Strategic memory system that recalls how to think, not what to think.
Each entry stores a distilled heuristic plus vector embeddings for the context.

advice = ctx.reasoningbank.get_advice(signature)
print(advice)
# -> ["Clarify user intent before planning.", "Avoid replanning mid-stream."]

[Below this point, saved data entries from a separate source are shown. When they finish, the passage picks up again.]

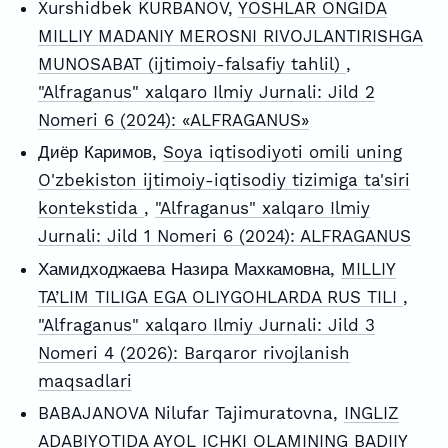
Xurshidbek KURBANOV,
YOSHLAR ONGIDA
MILLIY MADANIY MEROSNI RIVOJLANTIRISHGA
MUNOSABAT (ijtimoiy-falsafiy tahlil)
,
"Alfraganus" xalqaro Ilmiy Jurnali: Jild 2
Nomeri 6 (2024): «ALFRAGANUS»
Диёр Каримов,
Soya iqtisodiyoti omili uning
O'zbekiston ijtimoiy-iqtisodiy tizimiga ta'siri
kontekstida
,
"Alfraganus" xalqaro Ilmiy
Jurnali: Jild 1 Nomeri 6 (2024): ALFRAGANUS
Хамидходжаева Назира Махкамовна,
MILLIY
TA’LIM TILIGA EGA OLIYGOHLARDA RUS TILI
,
"Alfraganus" xalqaro Ilmiy Jurnali: Jild 3
Nomeri 4 (2026): Barqaror rivojlanish
maqsadlari
BABAJANOVA Nilufar Tajimuratovna,
INGLIZ
ADABIYOTIDA AYOL ICHKI OLAMINING BADIIY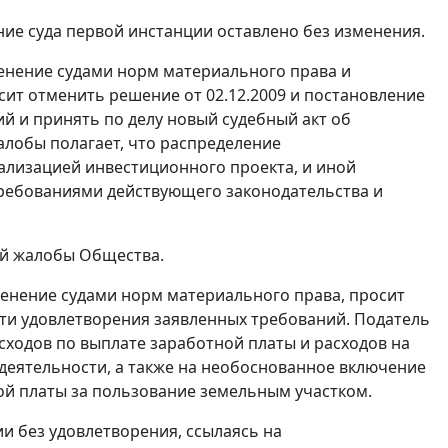
ие суда первой инстанции оставлено без изменения.
енение судами норм материального права и
сит отменить решение от 02.12.2009 и постановление
ий и принять по делу новый судебный акт об
лобы полагает, что распределение
ализацией инвестиционного проекта, и иной
требованиями действующего законодательства и
ой жалобы Общества.
енение судами норм материального права, просит
асти удовлетворения заявленных требований. Податель
ходов по выплате заработной платы и расходов на
деятельности, а также на необоснованное включение
ой платы за пользование земельным участком.
и без удовлетворения, ссылаясь на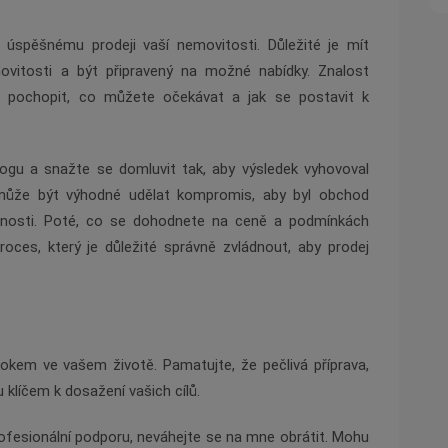
úspěšnému prodeji vaší nemovitosti. Důležité je mít
ovitosti a být připravený na možné nabídky. Znalost
e pochopit, co můžete očekávat a jak se postavit k
logu a snažte se domluvit tak, aby výsledek vyhovoval
ůže být výhodné udělat kompromis, aby byl obchod
enosti. Poté, co se dohodnete na ceně a podmínkách
proces, který je důležité správně zvládnout, aby prodej
kem ve vašem životě. Pamatujte, že pečlivá příprava,
 klíčem k dosažení vašich cílů.
ofesionální podporu, neváhejte se na mne obrátit. Mohu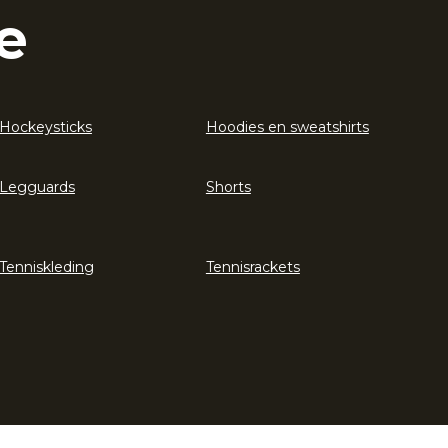
e
Hockeysticks
Hoodies en sweatshirts
Legguards
Shorts
Tenniskleding
Tennisrackets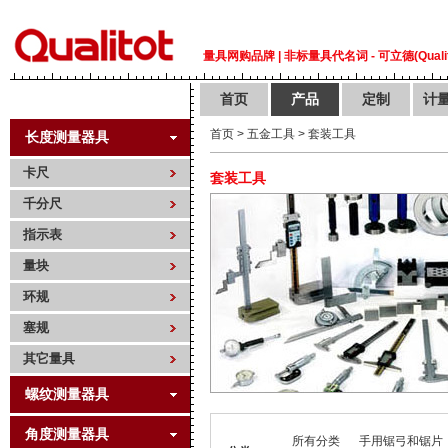
量具网购品牌 | 非标量具代名词 - 可立德(Qualit
首页
产品
定制
计
首页
>
五金工具
>
套装工具
长度测量器具
卡尺
套装工具
千分尺
指示表
量块
环规
塞规
其它量具
螺纹测量器具
角度测量器具
所有分类
手用锯弓和锯片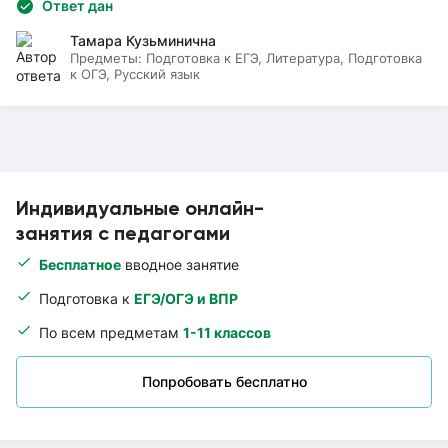
Ответ дан
Тамара Кузьминична
Предметы:
Подготовка к ЕГЭ, Литература, Подготовка
к ОГЭ, Русский язык
Индивидуальные онлайн-
занятия с педагогами
Бесплатное
вводное занятие
Подготовка к
ЕГЭ/ОГЭ и ВПР
По всем предметам
1-11 классов
Попробовать бесплатно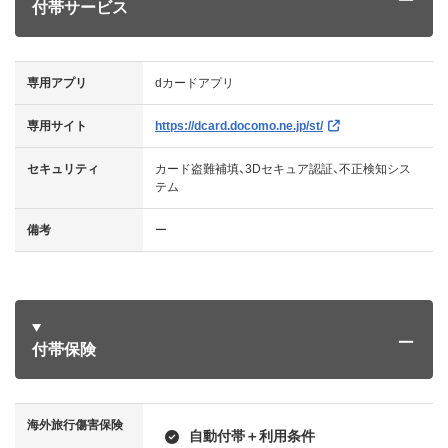
付帯サービス
専用アプリ
dカードアプリ
専用サイト
https://dcard.docomo.ne.jp/st/
セキュリティ
カード盗難補填、3Dセキュア認証、不正検知シス
テム
備考
ー
付帯保険
海外旅行傷害保険
自動付帯＋利用条件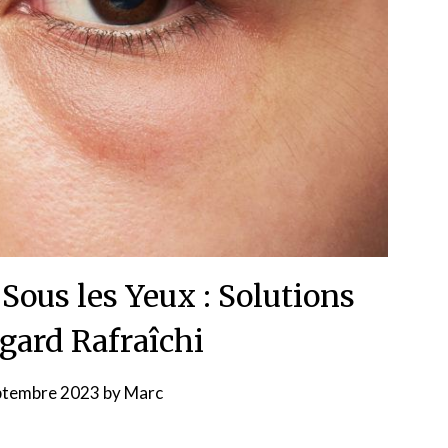
Sous les Yeux : Solutions
gard Rafraîchi
ptembre 2023
by
Marc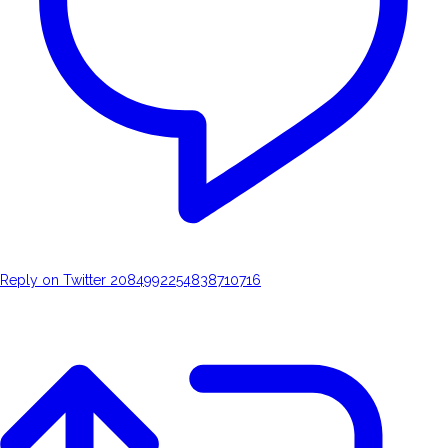
Reply on Twitter 2084992254838710716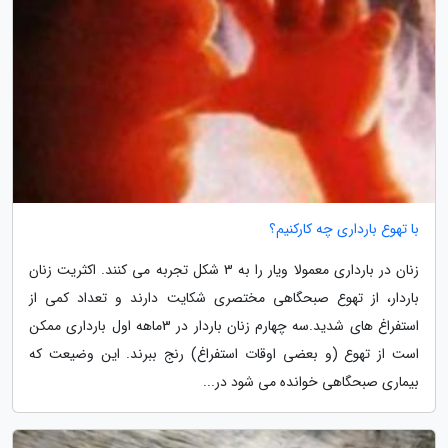
با تهوع بارداری چه کارکنیم؟
زنان در بارداری معمولا ویار را به 3 شکل تجربه می کنند. اکثریت زنان
باردار، از تهوع صبحگاهی مختصری شکایت دارند و تعداد کمی از
استفراغ های شدید.سه چهارم زنان باردار در 3ماهه اول بارداری ممکن
است از تهوع (و بعضی اوقات استفراغ) رنج ببرند. این وضیعت که
بیماری صبحگاهی خوانده می شود در...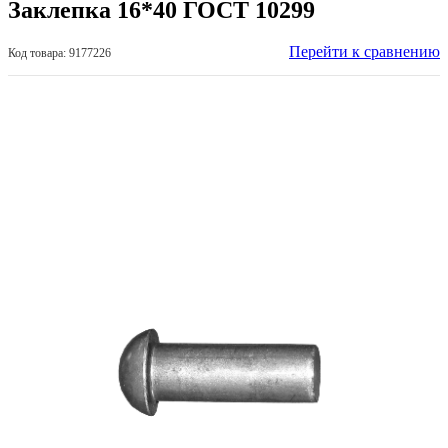
Заклепка 16*40 ГОСТ 10299
Перейти к сравнению
Код товара: 9177226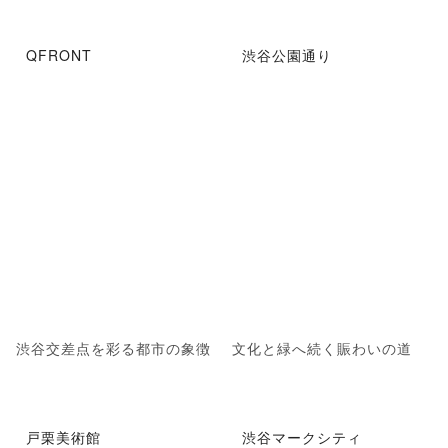
QFRONT
渋谷公園通り
渋谷交差点を彩る都市の象徴
文化と緑へ続く賑わいの道
戸栗美術館
渋谷マークシティ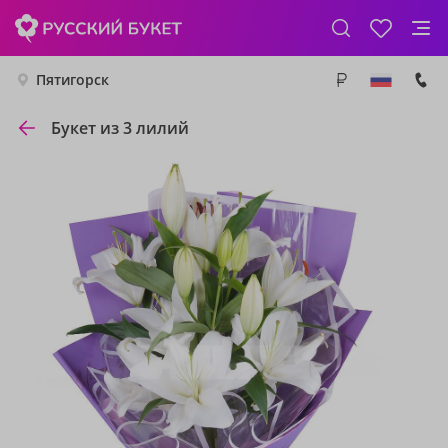
Пятигорск
Букет из 3 лилий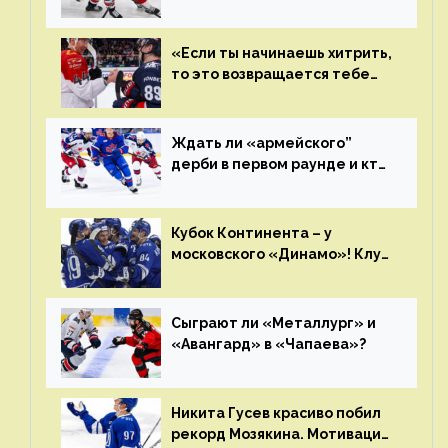
плей-офф КХЛ?
«Если ты начинаешь хитрить,
то это возвращается тебе
бумерангом»
Ждать ли «армейского”
дерби в первом раунде и кто
полетит в Хабаровск?
Главные интриги последнего
дня «регулярки” КХЛ
Кубок Континента – у
московского «Динамо»! Клуб
пришел к этому не за один
сезон
Сыграют ли «Металлург» и
«Авангард» в «Чапаева»?
Никита Гусев красиво побил
рекорд Мозякина. Мотивации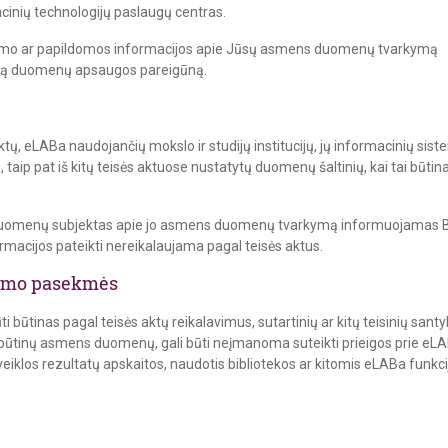
acinių technologijų paslaugų centras.
inimo ar papildomos informacijos apie Jūsų asmens duomenų tvarkymą
kirtą duomenų apsaugos pareigūną.
eLABa naudojančių mokslo ir studijų institucijų, jų informacinių siste
taip pat iš kitų teisės aktuose nustatytų duomenų šaltinių, kai tai būti
duomenų subjektas apie jo asmens duomenų tvarkymą informuojamas BD
formacijos pateikti nereikalaujama pagal teisės aktus.
kimo pasekmės
tinas pagal teisės aktų reikalavimus, sutartinių ar kitų teisinių santy
būtinų asmens duomenų, gali būti neįmanoma suteikti prieigos prie eLA
veiklos rezultatų apskaitos, naudotis bibliotekos ar kitomis eLABa funkc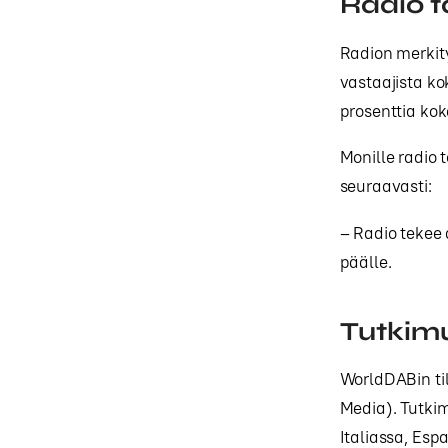
Radio t
Radion merkit
vastaajista k
prosenttia ko
Monille radio
seuraavasti:
– Radio tekee 
päälle.
Tutkim
WorldDABin ti
Media). Tutki
Italiassa, Esp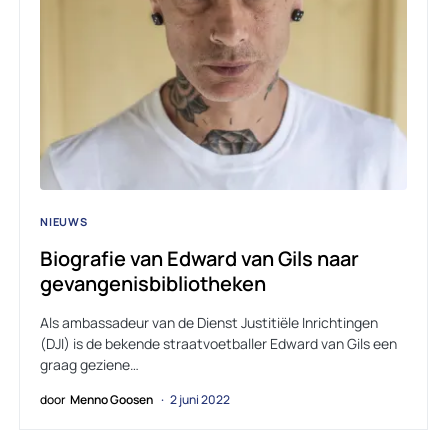
NIEUWS
Biografie van Edward van Gils naar
gevangenisbibliotheken
Als ambassadeur van de Dienst Justitiële Inrichtingen
(DJI) is de bekende straatvoetballer Edward van Gils een
graag geziene…
door
Menno Goosen
2 juni 2022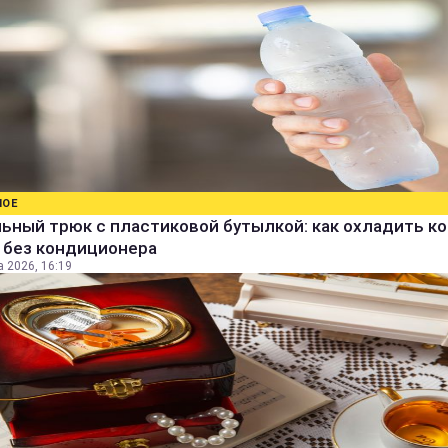
НОЕ
ьный трюк с пластиковой бутылкой: как охладить к
 без кондиционера
а 2026, 16:19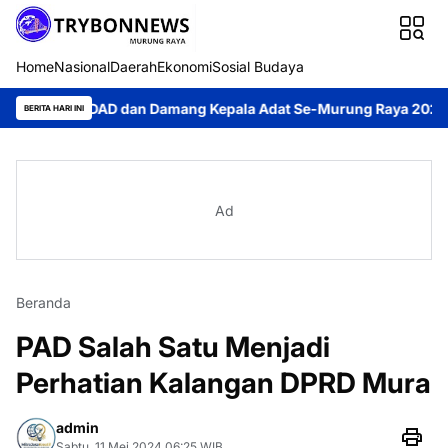
Home
Nasional
Daerah
Ekonomi
Sosial Budaya
 DAD dan Damang Kepala Adat Se-Murung Raya 2026
Rahmanto M
BERITA HARI INI
Ad
Beranda
PAD Salah Satu Menjadi
Perhatian Kalangan DPRD Mura
admin
Sabtu, 11 Mei 2024 06:25 WIB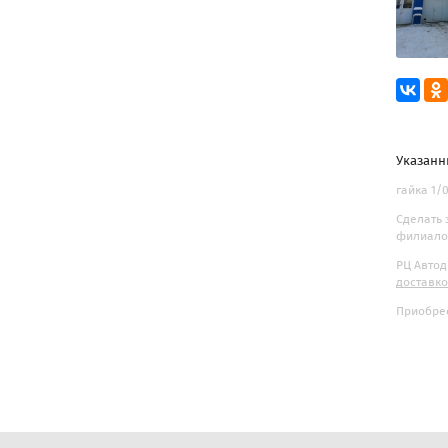
Указанн
гайка 1/0
Сделать 
филиалов
РЦ Автод
доставк
Приобрес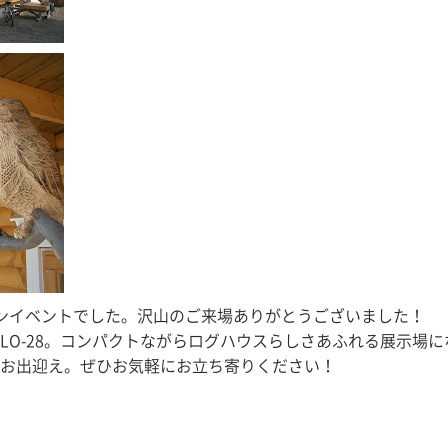
プンイベントでした。沢山のご来場ありがとうございました！
LO-28。コンパクトながらログハウスらしさあふれる展示場に
お出迎え。ぜひお気軽にお立ち寄りください！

It’s powered by embeddings for conceptual similarity:

vector_strategy: embedding of heuristic text
vector_signature: embedding of contextual metadata

🔁 Control Flow Diagram

┌─────────────────────────────┐
│   Agent Runtime (Vel)       │
└────────────┬────────────────┘
             │
             ▼
    ┌──────────────────┐
    │ ContextManager   │
    │ Load session/run │
    └────────┬─────────┘
             │
     ┌───────┴───────────────┐
     │  MemoryConfig Switch  │
     │  mode = facts/both │
     └───────┬───────────────┘
             │
   ┌─────────┴─────────┐
   │  Fact Store   │
   │  (facts & kv)     │
   ├────────────────────┤
   │  ReasoningBank     │
   │  (strategy recall) │
   └─────────┬─────────┘
             │
             ▼
    ┌──────────────────┐
    │ SQLite / VectorDB │
    └──────────────────┘

⚡ Runtime Behavior

Stage	Component	Operation	Timing
Run start	ReasoningBank	Retrieve top-K strategies	synchronous
Run start	Fact Store	Retrieve contextual facts	synchronous
Run loop	ContextManager	Manage messages, tools	synchronous
Run end	ReasoningBank	Update confidence, anti-patterns	async
Run end	Fact Store	Store new facts or summaries	async

🔐 Design Goals

Zero LLM dependency
- No memory tools or external calls.
Predictable latency
- Pre-load and post-update, never mid-stream.
Composable configuration
- Enable memory per run or globally.
Embeddings optional
- Works even with simple string similarity if desired.
Persistent but lightweight
- Uses SQLite for simplicity; can scale to vector DBs.

⚙️ Typical Configuration

from vel.core.context import MemoryConfig

mem = MemoryConfig(
    mode="all",             # "none" | "facts" | "reasoning" | "all"
    db_path=".vel/vel.db",
    rb_top_k=5,
    embeddings_fn=encode     # custom or model-based
)

The MemoryConfig object wires together all components dynamically at runtime.

🧩 Summary

Component	Memory Type	Purpose	Retention	Example
ContextManager	Working memory	Holds conversation state	transient	“This run”
Fact Store	Declarative	Stores facts, summaries	persistent	“User prefers dark theme”
ReasoningBank	Procedural	Stores reasoning heuristics	persistent	“Clarify before planning”

Together, they form a cognitive architecture:

ContextManager = short-term “working memory”
Fact Store = mid-term “fact memory”
ReasoningBank = long-term “strategy memory”

🧠 In short: Vel agents don’t just remember what they said — they learn how to think.